Per i cristiani, inoltre, è «doveroso anche insistere sul fatto che il mezzo deve essere sempre in armonia con il fine». Gesù, infatti, «ha parlato della povertà vivendo poveramente, ha parlato della dignità dell’amore umano vivendo castamente, ha parlato della misericordia del Padre avendo misericordia di tutti, anche dei suoi nemici». In questo senso, non si può sperare di «promuovere la pace sociale con la violenza, non si può superare l’ingiustizia commettendo ingiustizie e crimini ancor più gravi di quelli che si vuole denunciare». I credenti, allora, devono sempre esortare «tutte le persone di buona volontà a unire i loro sforzi per costruire insieme qualcosa che rimanga come bene duraturo per tutti, fuggendo dalla tentazione di distruggere irrazionalmente ciò che esiste e di dare sfogo cieco alla propria rabbia e frustrazione». Occorre una «cultura del rispetto, un senso di fratellanza universale, condizioni di vita degne, leggi giuste», perché questi sono «beni che restano». Al contrario, «parole e gesti offensivi di disprezzo, saccheggi e violenze non portano a niente di buono per il futuro». Per questo i cristiani non devono nascondersi e avere timore; al contrario, «proprio in questi delicati momenti di tensione sociale — ha esortato il cardinale Farrell — dobbiamo essere presenti per indirizzare al bene vero e duraturo il giusto desiderio di uguaglianza, di rispetto e di giustizia che è presente nel cuore di tanti uomini e donne».

Il porporato ha poi voluto ribadire quanto detto da Papa Francesco all’udienza di mercoledì 3 giugno: «non possiamo tollerare né chiudere gli occhi su qualsiasi tipo di razzismo o di esclusione e pretendere di difendere la sacralità di ogni vita umana.
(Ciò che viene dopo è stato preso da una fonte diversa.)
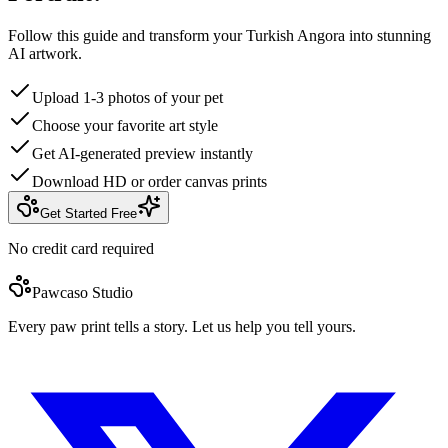
Follow this guide and transform your Turkish Angora into stunning
AI artwork.
Upload 1-3 photos of your pet
Choose your favorite art style
Get AI-generated preview instantly
Download HD or order canvas prints
Get Started Free
No credit card required
Pawcaso Studio
Every paw print tells a story. Let us help you tell yours.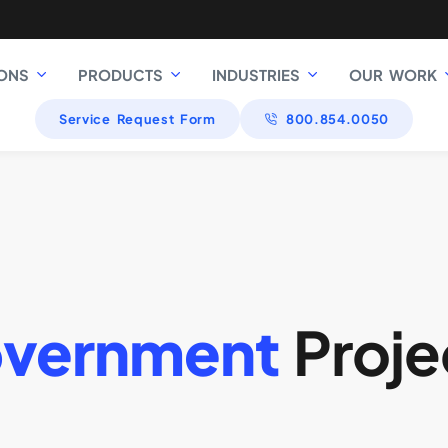
ONS
PRODUCTS
INDUSTRIES
OUR WORK
Service Request Form
800.854.0050
vernment
Proje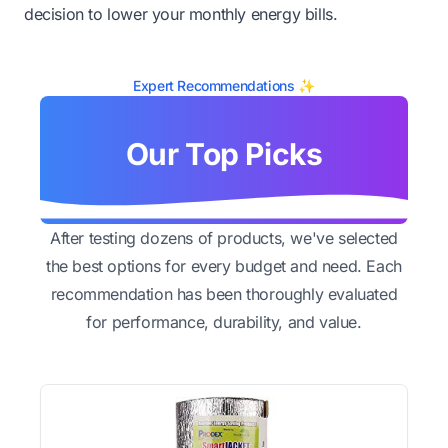
decision to lower your monthly energy bills.
Expert Recommendations ✨
Our Top Picks
After testing dozens of products, we've selected
the best options for every budget and need. Each
recommendation has been thoroughly evaluated
for performance, durability, and value.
Nello stesso tempo dobbiamo riconoscere che la violenza delle ultime notti è autodistruttiva e autolesionista. Nulla si guadagna con la violenza e tanto si perde». La Chiesa, ha concluso, quando «fa risuonare le parole del Vangelo, vuole essere fedele a Gesù», non vuole schierarsi «con una parte o con una categoria contro un’altra», non vuole «fare propaganda politica né fare proseliti per sé», ma vuole semplicemente «aiutare la società a promuovere il bene comune e a creare legami di autentica fratellanza fra gli uomini». In conclusione, il porporato ha chiesto al Signore di guardare «a tutte le vittime innocenti morte per le ingiustizie e le discriminazioni razziali», auspicando che «il loro sangue versato aiuti la nostra amata nazione a costruire una società veramente pacificata e fraterna».